Directions for this task:
Only the pictures stay out; please return all the entries below exactly as written.

Given entries:
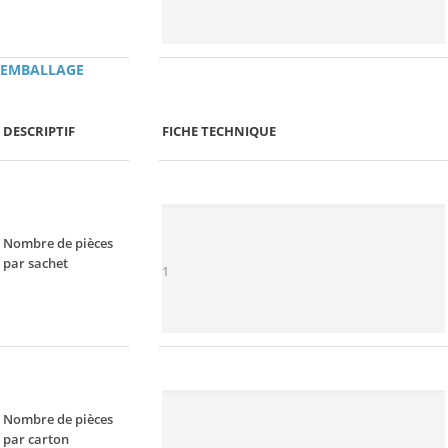
EMBALLAGE
DESCRIPTIF
FICHE TECHNIQUE
Nombre de pièces
par sachet
1
Nombre de pièces
par carton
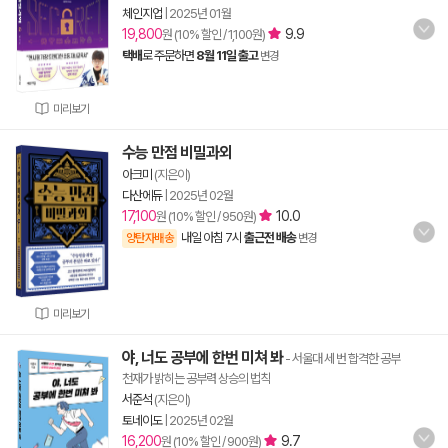
체인지업
|
2025년 01월
19,800
9.9
원 (10% 할인 / 1,100원)
택배
로 주문하면
8월 11일 출고
변경
미리보기
수능 만점 비밀과외
아크미
(지은이)
다산에듀
|
2025년 02월
17,100
10.0
원 (10% 할인 / 950원)
내일 아침 7시
출근전 배송
양탄자배송
변경
미리보기
야, 너도 공부에 한번 미쳐 봐
- 서울대 세 번 합격한 공부
천재가 밝히는 공부력 상승의 법칙
서준석
(지은이)
토네이도
|
2025년 02월
16,200
9.7
원 (10% 할인 / 900원)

Exercise result:
EMBALLAGE
DESCRIPTIF
FICHE TECHNIQUE
Nombre de pièces
par sachet
1
Nombre de pièces
par carton
체인지업
|
2025년 01월
19,800
9.9
원 (10% 할인 / 1,100원)
택배
로 주문하면
8월 11일 출고
변경
미리보기
수능 만점 비밀과외
아크미
(지은이)
다산에듀
|
2025년 02월
17,100
10.0
원 (10% 할인 / 950원)
내일 아침 7시
출근전 배송
양탄자배송
변경
미리보기
야, 너도 공부에 한번 미쳐 봐
- 서울대 세 번 합격한 공부
천재가 밝히는 공부력 상승의 법칙
서준석
(지은이)
토네이도
|
2025년 02월
16,200
9.7
원 (10% 할인 / 900원)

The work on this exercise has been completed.